Jan 29

Vertigo Theatre’s world premiere ‘Calamity Town’ is dynamic and intriguing

by Jenna Shummoogum · 0 comments

Tyrell Crews as Ellery Queen in CALAMITY TOWN by Vertigo Theatre's BD&P Mystery Theatre Series_CREDIT Tim Nguyen

Ellery Smith, the writer who has set foot in Wrightsville, a small town in New England to write his new fiction novel, says there are three things that a novel needs: setting, characters and a crime.  Joseph Goodrich’s play Calamity Town certainly has all that. The play is a world premiere for Vertigo Theatre and is based on the novel by Ellery Queen (a pen name of two cousins, Manfred B. Lee and Frederick Dannay). The play is a fascinating production with a dynamic cast that leaves the audience thoroughly entertained, though there are a couple holes in the plot.

Calamity Town tells the story of Ellery Smith (Tyrell Crews) who has come to live in Wrightsville, where he will write his new novel. There is no where to rent in Wrightsville, but a room with the Wrights, who welcome Smith with open arms. There is John F Wright (Christopher Hunt) and his wife Hermione Wright (Karen Johnson-Diamond) with their three daughters, Nora Wright (Julie Orton), Lola Wright (Jamie Konchak) and Patty Wright (Lindsey Angell).

Patty immediately takes an interest in Smith, though she is with Carter Bradford (Kyle Jesperson). Kevin Rothery plays a handful of roles as the Wright’s lawyer Eli and the Realtor Pettigrew, who tells us the story of how Nora was engaged to a bank teller Jim Haight (Curt McKinstry) but things didn’t work out and he skipped town.
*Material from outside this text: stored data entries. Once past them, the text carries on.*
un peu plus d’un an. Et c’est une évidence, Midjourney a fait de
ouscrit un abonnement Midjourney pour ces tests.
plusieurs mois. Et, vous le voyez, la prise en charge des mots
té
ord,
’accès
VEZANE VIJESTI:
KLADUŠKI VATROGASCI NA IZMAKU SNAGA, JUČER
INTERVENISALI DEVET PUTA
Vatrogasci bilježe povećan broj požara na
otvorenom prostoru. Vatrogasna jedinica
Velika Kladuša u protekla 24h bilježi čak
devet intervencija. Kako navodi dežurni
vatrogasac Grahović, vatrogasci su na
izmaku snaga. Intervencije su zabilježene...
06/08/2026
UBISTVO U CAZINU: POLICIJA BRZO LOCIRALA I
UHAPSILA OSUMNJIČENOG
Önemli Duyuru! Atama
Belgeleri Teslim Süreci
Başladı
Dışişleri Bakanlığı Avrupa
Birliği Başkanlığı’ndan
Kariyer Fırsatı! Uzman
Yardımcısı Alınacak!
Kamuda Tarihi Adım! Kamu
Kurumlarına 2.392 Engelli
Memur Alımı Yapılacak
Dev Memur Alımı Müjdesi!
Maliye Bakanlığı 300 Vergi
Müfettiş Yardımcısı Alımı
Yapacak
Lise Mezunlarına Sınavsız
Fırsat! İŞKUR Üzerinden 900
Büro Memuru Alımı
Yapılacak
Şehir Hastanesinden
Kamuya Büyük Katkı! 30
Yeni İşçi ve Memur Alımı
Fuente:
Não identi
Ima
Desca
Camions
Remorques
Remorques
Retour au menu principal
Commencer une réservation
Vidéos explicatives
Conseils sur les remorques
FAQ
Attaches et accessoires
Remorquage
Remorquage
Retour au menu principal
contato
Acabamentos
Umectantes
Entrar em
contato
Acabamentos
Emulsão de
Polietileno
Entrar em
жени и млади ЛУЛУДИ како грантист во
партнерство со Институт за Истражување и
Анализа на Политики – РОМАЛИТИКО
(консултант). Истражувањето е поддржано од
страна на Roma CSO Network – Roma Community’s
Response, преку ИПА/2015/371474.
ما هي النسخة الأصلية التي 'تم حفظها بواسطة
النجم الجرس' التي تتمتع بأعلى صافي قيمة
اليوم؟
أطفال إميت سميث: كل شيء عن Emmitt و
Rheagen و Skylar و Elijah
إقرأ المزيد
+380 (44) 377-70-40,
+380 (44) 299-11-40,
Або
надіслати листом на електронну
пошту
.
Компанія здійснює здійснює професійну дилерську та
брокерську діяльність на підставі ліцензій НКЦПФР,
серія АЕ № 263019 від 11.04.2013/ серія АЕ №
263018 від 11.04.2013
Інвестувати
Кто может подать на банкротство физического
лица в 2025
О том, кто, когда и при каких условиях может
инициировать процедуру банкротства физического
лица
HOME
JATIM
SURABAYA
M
The play also has Konchak playing Rosemary Haight (Jim’s sister) and Roberta Roberts, a radio host.

The tension builds when Jim comes back and he and Nora get married and the family supports her decision to take him back even though she was devastated when he left. But then it seems as if someone is trying to poison Nora, as she keeps getting sick. And there are letters that also serve as a motive.
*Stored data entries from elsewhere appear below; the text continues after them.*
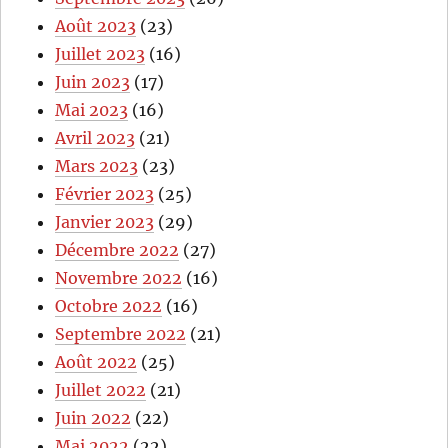
Août 2023
(23)
Juillet 2023
(16)
Juin 2023
(17)
Mai 2023
(16)
Avril 2023
(21)
Mars 2023
(23)
Février 2023
(25)
Janvier 2023
(29)
Décembre 2022
(27)
Novembre 2022
(16)
Octobre 2022
(16)
Septembre 2022
(21)
Août 2022
(25)
Juillet 2022
(21)
Juin 2022
(22)
Mai 2022
(22)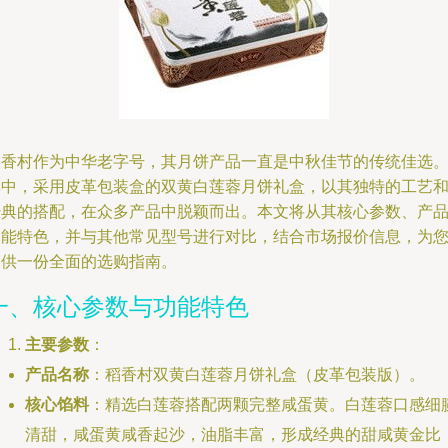
稻香村作为中华老字号，其月饼产品一直是中秋佳节的传统佳选
其中，采用皮革包装盒的双黄白莲蓉月饼礼盒，以其独特的工艺
经典的搭配，在众多产品中脱颖而出。本文将从其核心参数、产
功能特色，并与其他常见型号进行对比，结合市场报价信息，为
提供一份全面的选购指南。
一、核心参数与功能特色
主要参数
：
产品名称
：稻香村双黄白莲蓉月饼礼盒（皮革包装版）。
核心馅料
：精选白莲蓉搭配两颗完整咸蛋黄。白莲蓉口感细
清甜，咸蛋黄咸香起沙，油脂丰富，形成经典的甜咸黄金比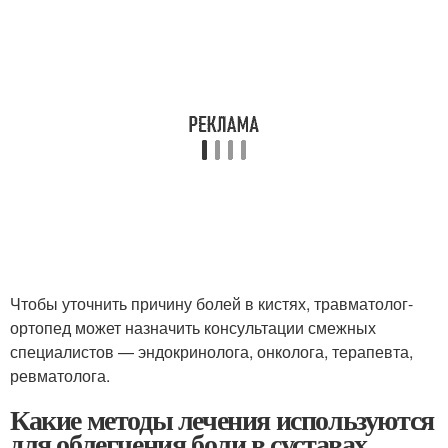
Чтобы уточнить причину болей в кистях, травматолог-
ортопед может назначить консультации смежных
специалистов — эндокринолога, онколога, терапевта,
ревматолога.
Какие методы лечения используются
для облегчения боли в суставах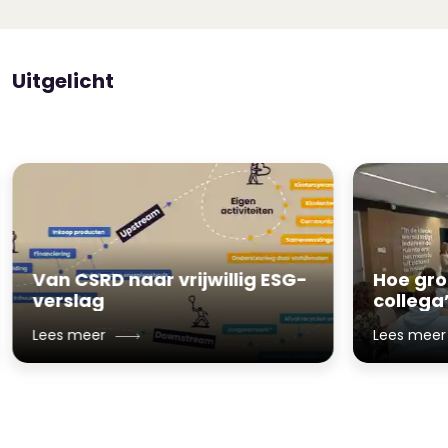
Uitgelicht
Van CSRD naar vrijwillig ESG-
Hoe gro
verslag
collega
Lees meer
Lees meer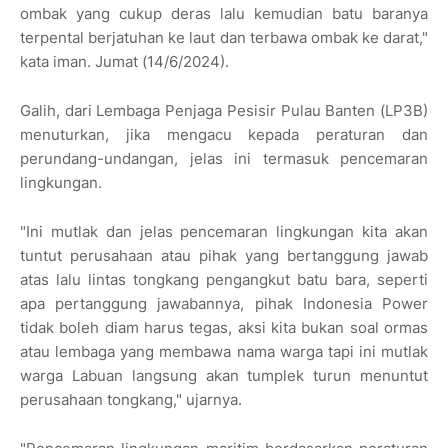
ombak yang cukup deras lalu kemudian batu baranya
terpental berjatuhan ke laut dan terbawa ombak ke darat,"
kata iman. Jumat (14/6/2024).
Galih, dari Lembaga Penjaga Pesisir Pulau Banten (LP3B)
menuturkan, jika mengacu kepada peraturan dan
perundang-undangan, jelas ini termasuk pencemaran
lingkungan.
"Ini mutlak dan jelas pencemaran lingkungan kita akan
tuntut perusahaan atau pihak yang bertanggung jawab
atas lalu lintas tongkang pengangkut batu bara, seperti
apa pertanggung jawabannya, pihak Indonesia Power
tidak boleh diam harus tegas, aksi kita bukan soal ormas
atau lembaga yang membawa nama warga tapi ini mutlak
warga Labuan langsung akan tumplek turun menuntut
perusahaan tongkang," ujarnya.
This production is co-directed by Craig Hall and Nathan Pronyshyn and they have made decision that ensure that the telling of the story is smooth. When Smith is telling the audience about his investigation, the scene freezes in place. It is a powerful storytelling tool that allows the audience to focus on Smith. John Webber’s set and lighting design along with Jamie Nesbitt’s projection design adds another dimension to the production. The projections are in black and white and the set changes in the background, moves the entrance to be the door of a house, or of a balcony.

It’s a fascinating way to stage a play and it works very well. With this complex element, Webber elected to have the props on set be simple and it allows the play to breathe. Only a few wooden chairs adorn the stage and when the play wants to put emphasis on a scene, all the actors speak at once, in one voice. Deitra Kalyn’s costuming sets the narrative in 1940, America and it shines through in the clothing and the hairstyles.
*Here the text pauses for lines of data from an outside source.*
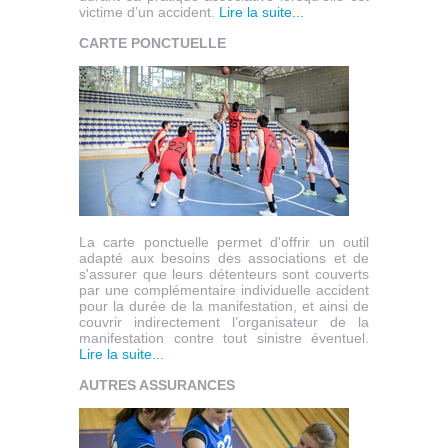
victime d’un accident.
Lire la suite...
CARTE PONCTUELLE
La carte ponctuelle permet d'offrir un outil
adapté aux besoins des associations et de
s'assurer que leurs détenteurs sont couverts
par une complémentaire individuelle accident
pour la durée de la manifestation, et ainsi de
couvrir indirectement l’organisateur de la
manifestation contre tout sinistre éventuel.
Lire la suite...
AUTRES ASSURANCES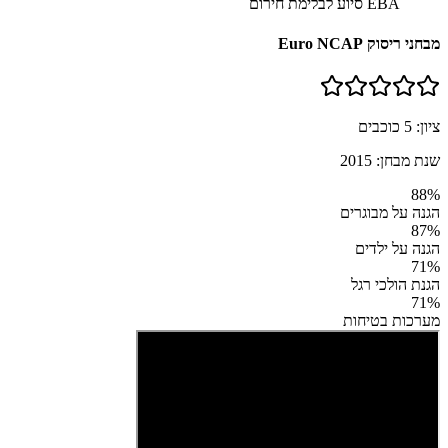
EBA סיוע לבלימת חירום
מבחני ריסוק Euro NCAP
ציון:
5
כוכבים
שנת מבחן:
2015
88
%
הגנה על מבוגרים
87
%
הגנה על ילדים
71
%
הגנת הולכי רגל
71
%
מערכות בטיחות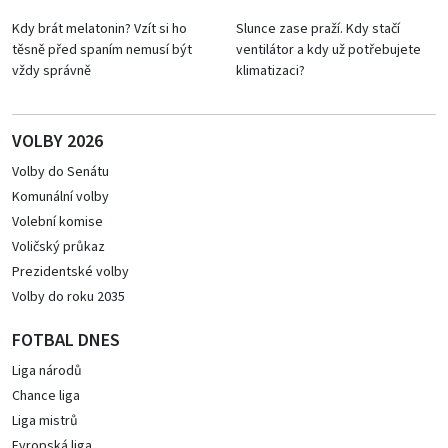
Kdy brát melatonin? Vzít si ho
Slunce zase praží. Kdy stačí
těsně před spaním nemusí být
ventilátor a kdy už potřebujete
vždy správně
klimatizaci?
VOLBY 2026
Volby do Senátu
Komunální volby
Volební komise
Voličský průkaz
Prezidentské volby
Volby do roku 2035
FOTBAL DNES
Liga národů
Chance liga
Liga mistrů
Evropská liga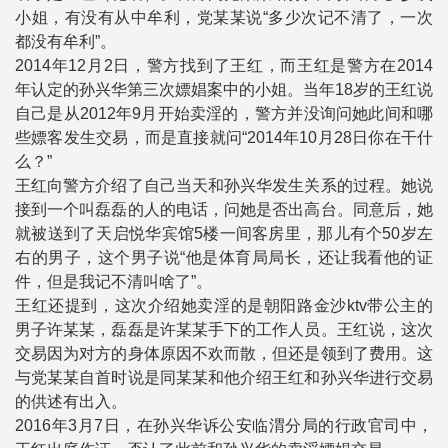
小姐，有没有从中牟利，党某某说“多少次记不清了，一次
都没有牟利”。
2014年12月2日，警方找到了王红，而王红是警方在2014
年认定的孙兴华第三次嫖娼案中的小姐。当年18岁的王红说
自己是从2012年9月开始卖淫的，警方并没询问她此间和哪
些嫖客发生交易，而是直接就问“2014年10月28日你在干什
么？”
王红向警方介绍了自己当天和孙兴华发生关系的过程。她说
接到一个叫磊磊的人的电话，问她是否出高台。同意后，她
就被送到了天启悦华宾馆5楼一间客房里，那儿有个50岁左
右的男子，这个男子说“他是体育局局长，还让我看他的证
件，但是我记不清叫啥了”。
王红还提到，这次介绍她卖淫的是朝阳路金沙ktv带公主的
男子许某某，磊磊是许某某手下的工作人员。王红说，这次
交易因为对方的身体原因不欢而散，但还是领到了费用。这
与党某某自首时说是同某某和他介绍王红和孙兴华进行交易
的供述有出入。
2016年3月7日，在孙兴华诉公安临渭分局的行政官司中，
The cast is what also carries the story and they don’t miss a beat. Crews is likable as Smith and we feel safe as he guides us through the narrative. Orton is strong as Nora and Konchak does a good job as many characters but doesn’t seem to change her mannerism when she switches. Hunt displays his versatility and ability to draw the comedy out of a drama. Jespersen is also quite strong in his role as Bradford, showing his inner conflict.

Calamity Town isn’t without fault. Once all is revealed there are aspects to the resolved mystery that doesn’t really hold water. But the production is sharp and dynamic that shows that the directing duo of Hall and Pronushyn is quite a great pairing. They should do it more often.

Vertigo Theatre’s world premiere of Joseph Goodrich’s Calamity Town runs until February 21st. More information is available online.